Deep guide · India
Lumpsum calculator — one-time investment growth
Deploy ₹10,00,000 once at 17% a year for 21 years, and this illustration lands near ₹2,70,33,551 — about ₹2,60,33,551 in growth on top of principal. Weigh that against drip-feeding the same capacity through monthly SIPs when you think about timing risk.

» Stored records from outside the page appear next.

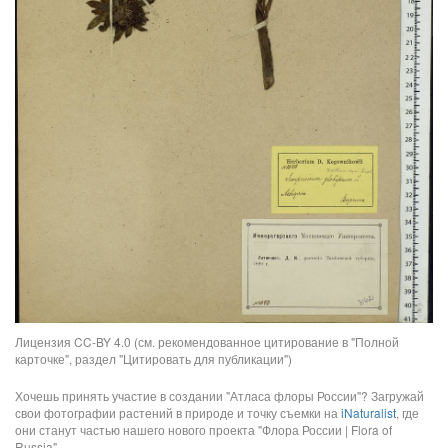
Лицензия CC-BY 4.0 (см. рекомендованное цитирование в "Полной
карточке", раздел "Цитировать для публикации")
Хочешь принять участие в создании "Атласа флоры России"? Загружай
свои фотографии растений в природе и точку съемки на
iNaturalist
, где
они станут частью нашего нового проекта "Флора России | Flora of
Russia".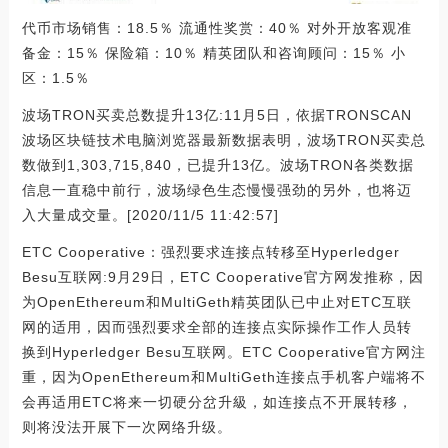
代币市场销售：18.5％ 流通性奖赏：40％ 对外开放客观准
备金：15％ 保险箱：10％ 精英团队和咨询顾问：15％ 小
区：1.5％
波场TRON买卖总数提升13亿:11月5日，依据TRONSCAN
波场区块链技术电脑浏览器最新数据表明，波场TRON买卖总
数做到1,303,715,840，已提升13亿。波场TRON各类数据
信息一直稳中前行，波场绿色生态慢慢强劲的另外，也将迈
入大量成交量。[2020/11/5 11:42:57]
ETC Cooperative：强烈要求连接点转移至Hyperledger
Besu互联网:9月29日，ETC Cooperative官方网发推称，因
为OpenEthereum和MultiGeth精英团队已中止对ETC互联
网的适用，因而强烈要求全部的连接点实际操作工作人员转
换到Hyperledger Besu互联网。ETC Cooperative官方网注
重，因为OpenEthereum和MultiGeth连接点手机客户端将不
会再适用ETC将来一切硬分岔升級，如连接点不开展转移，
则将没法开展下一次网络升级。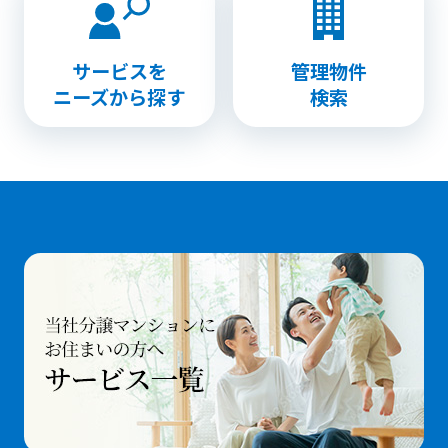
サービスを
管理物件
ニーズから探す
検索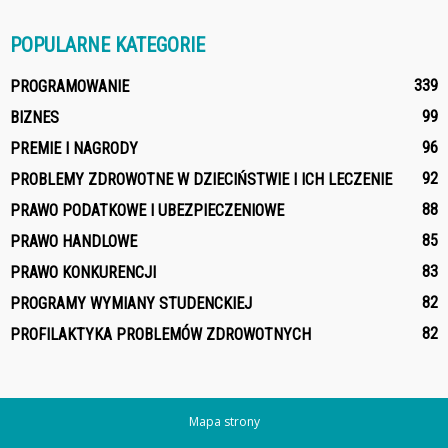
POPULARNE KATEGORIE
339
PROGRAMOWANIE
99
BIZNES
96
PREMIE I NAGRODY
92
PROBLEMY ZDROWOTNE W DZIECIŃSTWIE I ICH LECZENIE
88
PRAWO PODATKOWE I UBEZPIECZENIOWE
85
PRAWO HANDLOWE
83
PRAWO KONKURENCJI
82
PROGRAMY WYMIANY STUDENCKIEJ
82
PROFILAKTYKA PROBLEMÓW ZDROWOTNYCH
Mapa strony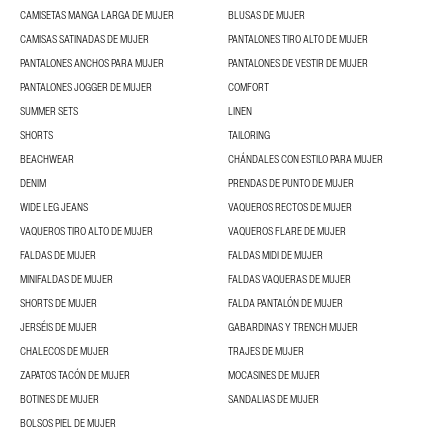
CAMISETAS MANGA LARGA DE MUJER
BLUSAS DE MUJER
CAMISAS SATINADAS DE MUJER
PANTALONES TIRO ALTO DE MUJER
PANTALONES ANCHOS PARA MUJER
PANTALONES DE VESTIR DE MUJER
PANTALONES JOGGER DE MUJER
COMFORT
SUMMER SETS
LINEN
SHORTS
TAILORING
BEACHWEAR
CHÁNDALES CON ESTILO PARA MUJER
DENIM
PRENDAS DE PUNTO DE MUJER
WIDE LEG JEANS
VAQUEROS RECTOS DE MUJER
VAQUEROS TIRO ALTO DE MUJER
VAQUEROS FLARE DE MUJER
FALDAS DE MUJER
FALDAS MIDI DE MUJER
MINIFALDAS DE MUJER
FALDAS VAQUERAS DE MUJER
SHORTS DE MUJER
FALDA PANTALÓN DE MUJER
JERSÉIS DE MUJER
GABARDINAS Y TRENCH MUJER
CHALECOS DE MUJER
TRAJES DE MUJER
ZAPATOS TACÓN DE MUJER
MOCASINES DE MUJER
BOTINES DE MUJER
SANDALIAS DE MUJER
BOLSOS PIEL DE MUJER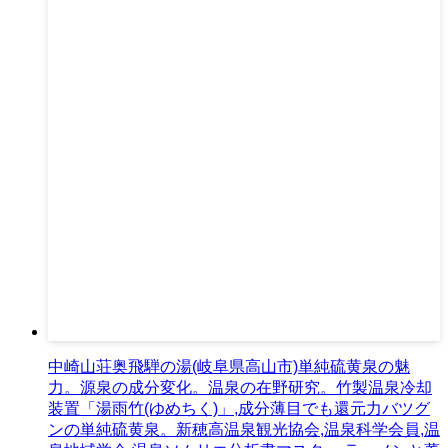
中崎山荘奥飛騨の湯(岐阜県高山市)単純硫黄泉の魅
力。源泉の成分変化。温泉の在野研究。竹製温泉冷却
装置「湯雨竹(ゆめちく)」,成分薄目でも還元力バツグ
ンの単純硫黄泉。新穂高温泉観光協会,温泉科学会員,温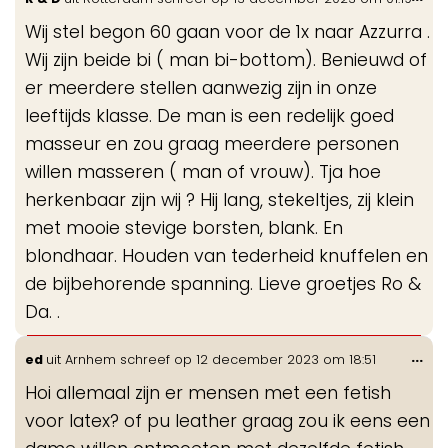
de
Wij stel begon 60 gaan voor de 1x naar Azzurra .
me
Wij zijn beide bi ( man bi-bottom). Benieuwd of
er meerdere stellen aanwezig zijn in onze
leeftijds klasse. De man is een redelijk goed
masseur en zou graag meerdere personen
willen masseren ( man of vrouw). Tja hoe
herkenbaar zijn wij ? Hij lang, stekeltjes, zij klein
met mooie stevige borsten, blank. En
blondhaar. Houden van tederheid knuffelen en
de bijbehorende spanning. Lieve groetjes Ro &
Da. .
Wis
...
ed
uit
Arnhem
schreef op
12 december 2023
om
18:51
de
Hoi allemaal zijn er mensen met een fetish
me
voor latex? of pu leather graag zou ik eens een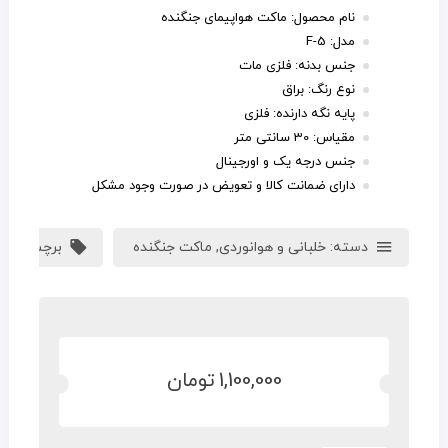
نام محصول: ماکت هواپیمای جنگنده
مدل: F-5
جنس بدنه: فلزی مات
نوع رنگ: براق
پایه نگه دارنده: فلزی
مقیاس: 30 سانتی متر
جنس درجه یک و اورجینال
دارای ضمانت کالا و تعویض در صورت وجود مشکل
دسته:
خلبانی و هوانوردی
,
ماکت جنگنده
برچسب:
ار
1,100,000
تومان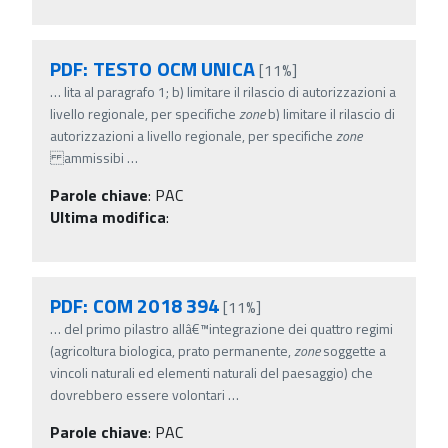
PDF: TESTO OCM UNICA
[11%]
…
lita al paragrafo 1; b) limitare il rilascio di autorizzazioni a
livello regionale, per specifiche
zone
b) limitare il rilascio di
autorizzazioni a livello regionale, per specifiche
zone
ammissibi
…
Parole chiave
:
PAC
Ultima modifica
:
PDF: COM 2018 394
[11%]
…
del primo pilastro allâ€™integrazione dei quattro regimi
(agricoltura biologica, prato permanente,
zone
soggette a
vincoli naturali ed elementi naturali del paesaggio) che
dovrebbero essere volontari
…
Parole chiave
:
PAC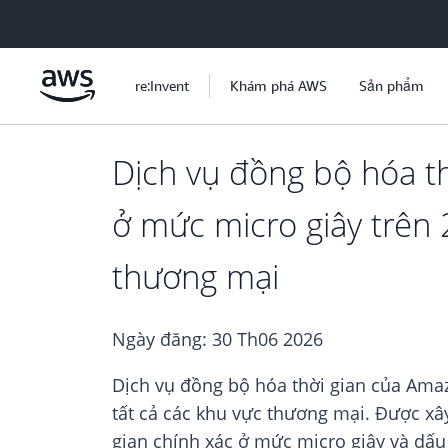
Chuyển đến nội dung chính
re:Invent
Khám phá AWS
Sản phẩm
Dịch vụ đồng bộ hóa th
ở mức micro giây trên 
thương mại
Ngày đăng:
30 Th06 2026
Dịch vụ đồng bộ hóa thời gian của Amazo
tất cả các khu vực thương mại. Được x
gian chính xác ở mức micro giây và dấu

A lumpsum puts every rupee to work from day one — strong when you accept today’s entry level and can stay long; harder when you prefer to average in. The math here uses one annual compounding step for clarity; it is not a scheme document.
What follows: your baseline, tenure and principal grids, return sensitivity, and a SIP contrast. Market-linked funds do not promise the assumed rate.
How this lumpsum growth model works
We apply the stated annual return once per year to the running balance — a simple compounding loop that separates principal, accumulated interest, and maturity. Real mutual funds mark to market daily; this model smooths returns into one annual step so you can compare scenarios quickly.
Calculation breakdown
- Principal: ₹10,00,000
- Estimated interest: ₹2,60,33,551
- Estimated maturity: ₹2,70,33,551
Scenario comparison
Different tenures
| Years | Interest | Maturity |
|---|---|---|
| 5 | ₹11,92,448 | ₹21,92,448 |
| 10 | ₹38,06,828 | ₹48,06,828 |
| 15 | ₹95,38,721 | ₹1,05,38,721 |
| 20 | ₹2,21,05,599 | ₹2,31,05,599 |
Different principal amounts (±15–25%)
| Scenario | Principal | Interest | Maturity |
|---|---|---|---|
| -25% vs base | ₹7,50,000 | ₹1,95,25,163 | ₹2,02,75,163 |
| -15% vs base | ₹8,50,000 | ₹2,21,28,518 | ₹2,29,78,518 |
| 15% vs base | ₹11,50,000 | ₹2,99,38,584 | ₹3,10,88,584 |
| 25% vs base | ₹12,50,000 | ₹3,25,41,939 | ₹3,37,91,939 |
Different return assumptions (same P and tenure)
| Scenario | Rate | Interest | Maturity |
|---|---|---|---|
| -25% vs base | 12.8% | ₹1,15,45,590 | ₹1,25,45,590 |
| -15% vs base | 14.5% | ₹1,61,75,731 | ₹1,71,75,731 |
| Base rate | 17% | ₹2,60,33,551 | ₹2,70,33,551 |
| 15% vs base | 19.5% | ₹4,11,43,055 | ₹4,21,43,055 |
| 25% vs base | 20% | ₹4,50,05,120 | ₹4,60,05,120 |
Comparison: lumpsum vs SIP (illustrative)
For perspective, an illustrative SIP of ₹3,968 per month at 12% for 21 years could land near ₹45,18,259 — different risk/return path than a one-time lumpsum; not a recommendation.
Lumpsum vs SIP is not a moral choice — it is a cash-flow and risk trade-off. If you already hold a large corpus, lumpsum deployment may be appropriate; if you are early in your career, SIPs can enforce discipline. Use both calculators on EasyCal to stress-test assumptions.
Frequently asked questions
- What is the future value of ₹10,00,000 at 17% for 21 years?
- Under annual compounding (illustrative), maturity is about ₹2,70,33,551 with interest near ₹2,60,33,551. Actual mutual fund lumpsum returns are not guaranteed.
- Lumpsum vs SIP — which is better?
- Lumpsum deploys capital immediately; SIP spreads entries over time. Risk/return profiles differ — use both calculators for perspective.
- Is this mutual fund lumpsum calculator India specific?
- It uses rupee amounts and common search intent for Indian investors; returns are illustrative, not a fund quote.
- Does this include tax?
- No — capital gains tax rules vary by asset and holding period.
- Can I change the return assumption?
- Yes — rerun with a lower rate for conservative planning.
- Where can I explore more scenarios?
- Use the internal links below for nearby principals, tenures, and rates.
Internal linking — related lumpsum calculator pages
Explore nearby scenarios on EasyCal — each link opens a calculator page with matching inputs (programmatic SEO).
- Lumpsum — 11 lakh · 21 years @ 17%
- Lumpsum — 12 lakh · 21 years @ 17%
- Lumpsum — 15 lakh · 21 years @ 17%
- Lumpsum — 20 lakh · 21 years @ 17%
- Lumpsum — 9 lakh · 21 years @ 17%
- Lumpsum — 8 lakh · 21 years @ 17%
- Lumpsum — 5 lakh · 21 years @ 17%
- Lumpsum — 25 lakh · 21 years @ 17%
- Lumpsum — 0.1 lakh · 21 years @ 17%
- Lumpsum — 10 lakh · 23 years @ 17%
Illustrative compounding only — not investment advice.